La disinvoltura con cui tutto il cast si destreggia è ammirevole (e serva di lezione ai ribelli irrispettosi), così come decisamente buona è la resa musicale. Omar Montanari è un Don Petronio dalla voce chiara e sonora, dal fraseggio sapido e comunicativo; Fabio Capitanucci un Trifoglio estroverso ed esuberante, Giorgio Misseri dalla voce morbida e svettante, perfetta per queste parti d'amoroso. Gaia Petrone patisce un po' l'acustica ribaltata con l'orchestra sul palco e i cantanti in plate, ma la finezza del suo canto si sposa benissimo alle caratteristiche di Sabina, così come la parte di nonna Anastasia è ponderata con intelligenza da Manuela Custer. Claudia Urru si fa apprezzare anche se la parte della cugina Rosaura è davvero sacrificata. Completa il cast Daniele Lettieri, Anselmo.

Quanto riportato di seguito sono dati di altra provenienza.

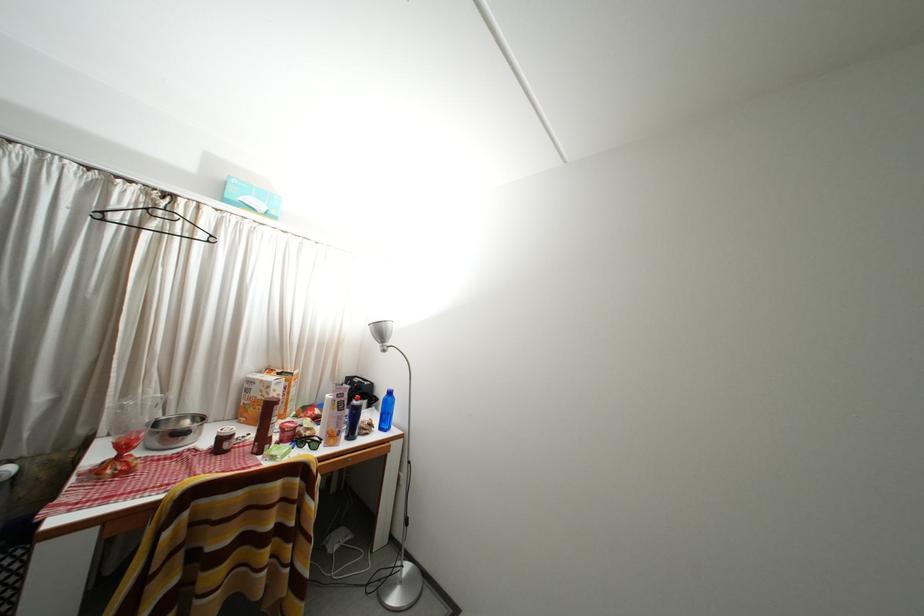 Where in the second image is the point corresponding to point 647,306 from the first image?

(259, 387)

Stefano Montanari si divide fra cembalo (con qualche intervento ben piazzato anche nei numeri musicali) e podio affilando il suono dell'orchestra Gli Originali in un vivace spirito teatrale. La commedia scorre con agilità e freschezza lasciando che l'ispirazione lirica emerga naturale e fluida. Si inserisce bene nel discorso, ma giustamente si distingue, il “rammendo” di Elio e Rocco Tanica realizzato in collaborazione con Enrico Melozzi. Avevamo detto che il lavoro di recupero delle Nozze in villa non era stato facile e che non è pervenuto un autografo: un nodo che purtroppo non si è risolto riguarda il quintetto del secondo atto, al momento perduto. Per portare in scena l'opera, allora, urge, appunto, “un rammendo” e la scelta di affidarla a due musicisti e uomini di spettacolo di questo calibro si è rivelata vincente. D'altra parte, non sono certo nuovi a giochi di citazioni e mascheramenti fra stili ed epoche e il quintetto ascoltato questa sera lo conferma, nella tradizione nobile di un neoclassicismo un po' ironico: la forma è tradizionale, alcuni spunti tematici così ben trovati, fra maniera e ispirazione più arguta, da far dubitare dell'identificazione con materiali autentici donizettiani, alcune forme ricalcano moduli rossinisti, come nel finale della stretta, ma l'articolazione rivela sempre una frattura, un distacco, la strumentazione gioca con impasti ed effetti stranianti, si avverte un gioco continuo fra mascheramento antico e disvelamento destrutturato. La toppa spicca sull'abito, ma non stona, anzi.

Alla fine, tutti, compreso il coro preparato da Fabio tartari, si dispongono per un'ultima volta fra palco e platea. Un momento di silenzio, una commemorazione del lutto che ci ha portati a questo punto, un omaggio all'assenza ma anche alla caparbia esistenza, poi l'applauso collettivo che non è autocelebrazione, ma la celebrazione dell'idea del teatro che supera ogni limitazione e avversità, l'abbraccio collettivo di tutti coloro che intorno al teatro lavorano: con i cantanti solisti e coristi, con gli strumentisti, il concertatore, la squadra creativa, i musicologi, i compositori, i figuranti, i tecnici, i maestri collaboratori, assistenti, la direzione del festival, l'amministrazione, l'ufficio stampa, la stampa, le maschere... Il teatro è lavoro, lavoro duro, sul palco e non solo. Ricordiamocene e rispettiamolo.